* WHAT IS BEING ASKED: Lines before the one containing "Teachers, Elementary" are to be skipped; reproduce that line and the rest of the records below exactly.
+++ LISTED ENTRIES +++
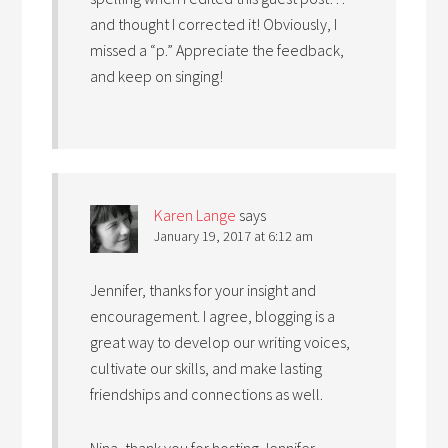
and thought I corrected it! Obviously, I
missed a “p.” Appreciate the feedback,
and keep on singing!
Karen Lange
says
January 19, 2017 at 6:12 am
Jennifer, thanks for your insight and
encouragement. I agree, blogging is a
great way to develop our writing voices,
cultivate our skills, and make lasting
friendships and connections as well.
Nina, thank you for hosting Jennifer.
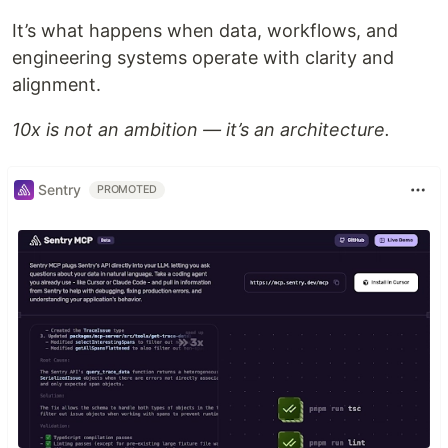
It’s what happens when data, workflows, and
engineering systems operate with clarity and
alignment.
10x is not an ambition — it’s an architecture.
Sentry
PROMOTED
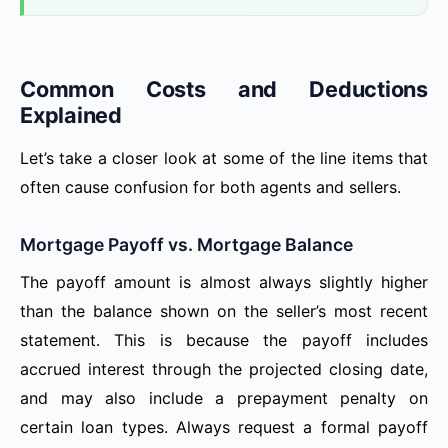
Common Costs and Deductions
Explained
Let’s take a closer look at some of the line items that
often cause confusion for both agents and sellers.
Mortgage Payoff vs. Mortgage Balance
The payoff amount is almost always slightly higher
than the balance shown on the seller’s most recent
statement. This is because the payoff includes
accrued interest through the projected closing date,
and may also include a prepayment penalty on
certain loan types. Always request a formal payoff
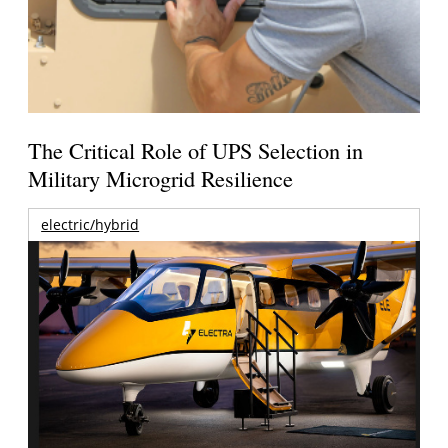
The Critical Role of UPS Selection in
Military Microgrid Resilience
electric/hybrid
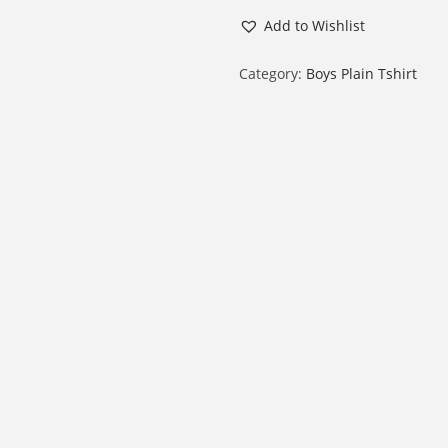
o
Add to Wishlist
y
R
Category:
Boys Plain Tshirt
o
u
n
d
N
e
c
k
H
a
l
f
S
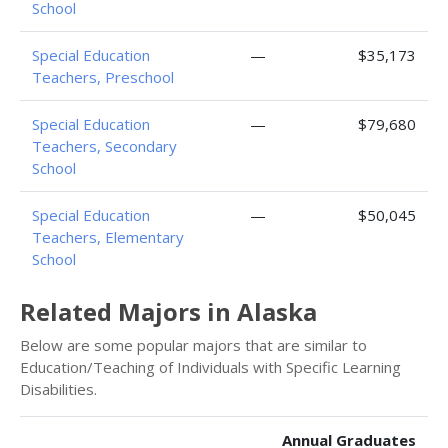
School
Special Education
—
$35,173
Teachers, Preschool
Special Education
—
$79,680
Teachers, Secondary
School
Special Education
—
$50,045
Teachers, Elementary
School
Related Majors in Alaska
Below are some popular majors that are similar to
Education/Teaching of Individuals with Specific Learning
Disabilities.
Annual Graduates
+++
* RESULT BELOW:
Teachers, Elementary
School
Related Majors in Alaska
Below are some popular majors that are similar to
Education/Teaching of Individuals with Specific Learning
Disabilities.
Annual Graduates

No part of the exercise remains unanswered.